Filter the entries, keeping every line with the string "penuh".
═════ DATASET ENTRIES ═════
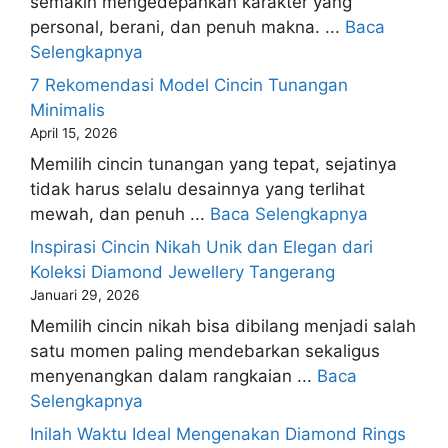
semakin mengedepankan karakter yang
personal, berani, dan penuh makna. ...
Baca
Selengkapnya
7 Rekomendasi Model Cincin Tunangan
Minimalis
April 15, 2026
Memilih cincin tunangan yang tepat, sejatinya
tidak harus selalu desainnya yang terlihat
mewah, dan penuh ...
Baca Selengkapnya
Inspirasi Cincin Nikah Unik dan Elegan dari
Koleksi Diamond Jewellery Tangerang
Januari 29, 2026
Memilih cincin nikah bisa dibilang menjadi salah
satu momen paling mendebarkan sekaligus
menyenangkan dalam rangkaian ...
Baca
Selengkapnya
Inilah Waktu Ideal Mengenakan Diamond Rings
═════
## WORKED SOLUTION
personal, berani, dan penuh makna. ...
mewah, dan penuh ...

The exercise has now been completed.